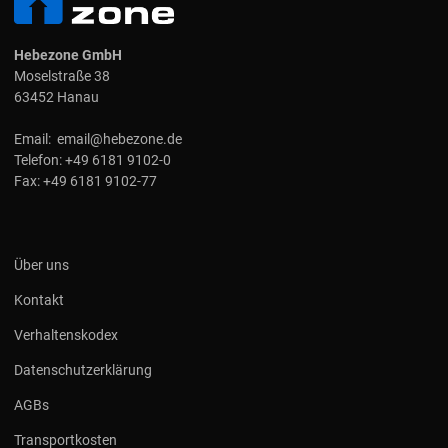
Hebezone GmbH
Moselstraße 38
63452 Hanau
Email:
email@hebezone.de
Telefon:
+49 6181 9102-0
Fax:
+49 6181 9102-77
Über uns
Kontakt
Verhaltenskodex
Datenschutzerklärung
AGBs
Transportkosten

__________

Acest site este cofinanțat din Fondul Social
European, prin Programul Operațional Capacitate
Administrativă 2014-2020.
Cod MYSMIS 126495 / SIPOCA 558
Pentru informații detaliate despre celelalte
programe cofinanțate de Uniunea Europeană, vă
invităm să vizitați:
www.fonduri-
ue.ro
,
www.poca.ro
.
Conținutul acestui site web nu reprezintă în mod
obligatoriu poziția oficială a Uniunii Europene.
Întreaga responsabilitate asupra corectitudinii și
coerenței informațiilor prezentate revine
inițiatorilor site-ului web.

__________

## How to complete this task
Please give the number of lines in the listing that hold "site", and no other text.

## Result of this exercise
3